Your task is to quote the listing below exactly, beginning with its first line and ending on the line bearing "Dr. Augustine".
======
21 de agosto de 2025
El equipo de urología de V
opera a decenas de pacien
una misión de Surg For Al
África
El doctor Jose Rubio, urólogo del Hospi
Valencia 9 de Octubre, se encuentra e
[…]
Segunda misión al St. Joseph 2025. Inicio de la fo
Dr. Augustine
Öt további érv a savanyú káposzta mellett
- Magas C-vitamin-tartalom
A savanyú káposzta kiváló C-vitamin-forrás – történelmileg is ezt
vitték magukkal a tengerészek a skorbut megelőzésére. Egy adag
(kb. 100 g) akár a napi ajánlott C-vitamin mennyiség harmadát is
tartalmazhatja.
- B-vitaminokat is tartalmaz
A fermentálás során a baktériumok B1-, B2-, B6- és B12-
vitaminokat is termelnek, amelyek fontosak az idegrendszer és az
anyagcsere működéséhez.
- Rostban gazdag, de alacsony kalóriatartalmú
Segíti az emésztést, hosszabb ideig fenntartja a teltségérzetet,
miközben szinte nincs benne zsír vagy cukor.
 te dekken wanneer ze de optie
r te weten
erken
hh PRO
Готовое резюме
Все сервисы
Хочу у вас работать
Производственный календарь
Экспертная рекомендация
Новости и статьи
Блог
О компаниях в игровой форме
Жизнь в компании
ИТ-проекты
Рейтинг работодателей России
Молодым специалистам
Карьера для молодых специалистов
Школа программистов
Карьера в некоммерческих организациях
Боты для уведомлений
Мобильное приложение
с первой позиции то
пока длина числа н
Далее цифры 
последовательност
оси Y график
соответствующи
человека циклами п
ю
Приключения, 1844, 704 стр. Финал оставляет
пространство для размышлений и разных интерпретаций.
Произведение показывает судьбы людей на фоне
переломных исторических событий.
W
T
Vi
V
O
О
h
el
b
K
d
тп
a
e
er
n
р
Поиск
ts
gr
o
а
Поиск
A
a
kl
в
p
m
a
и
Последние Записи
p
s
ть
======
* _SOLVED EXERCISE_:
21 de agosto de 2025
El equipo de urología de V
opera a decenas de pacien
una misión de Surg For Al
África
El doctor Jose Rubio, urólogo del Hospi
Valencia 9 de Octubre, se encuentra e
[…]
Segunda misión al St. Joseph 2025. Inicio de la fo
Dr. Augustine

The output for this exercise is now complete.